Task requirements
Return each line of the records below that contains the word "mládeže".

[Saved data entries]

□ □ □

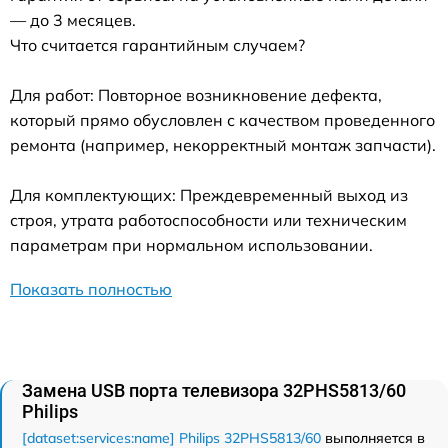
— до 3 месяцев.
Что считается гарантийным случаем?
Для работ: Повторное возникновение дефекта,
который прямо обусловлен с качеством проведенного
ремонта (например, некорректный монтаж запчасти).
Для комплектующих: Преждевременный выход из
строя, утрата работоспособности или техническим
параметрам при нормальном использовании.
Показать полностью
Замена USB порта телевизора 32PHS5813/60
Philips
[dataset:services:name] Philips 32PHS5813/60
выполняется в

□ □ □

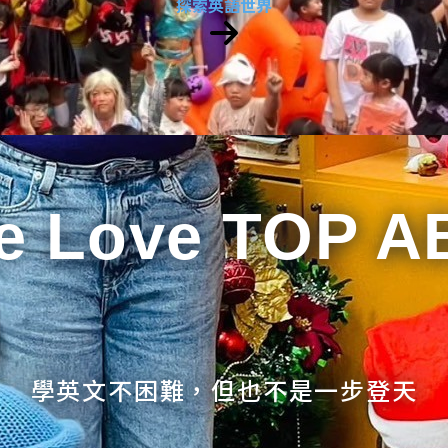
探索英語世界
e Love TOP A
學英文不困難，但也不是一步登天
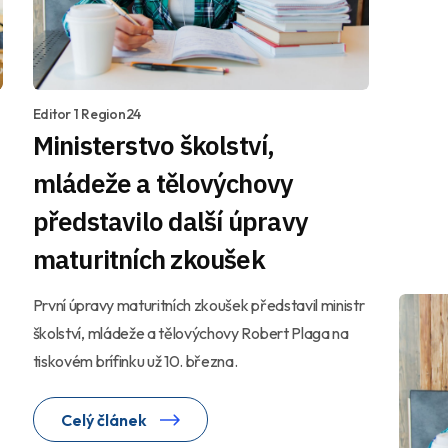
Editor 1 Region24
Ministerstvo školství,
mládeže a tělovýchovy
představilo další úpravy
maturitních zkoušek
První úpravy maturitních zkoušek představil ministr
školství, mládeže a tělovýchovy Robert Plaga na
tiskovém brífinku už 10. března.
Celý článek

□ □ □

Finished task
mládeže a tělovýchovy
školství, mládeže a tělovýchovy Robert Plaga na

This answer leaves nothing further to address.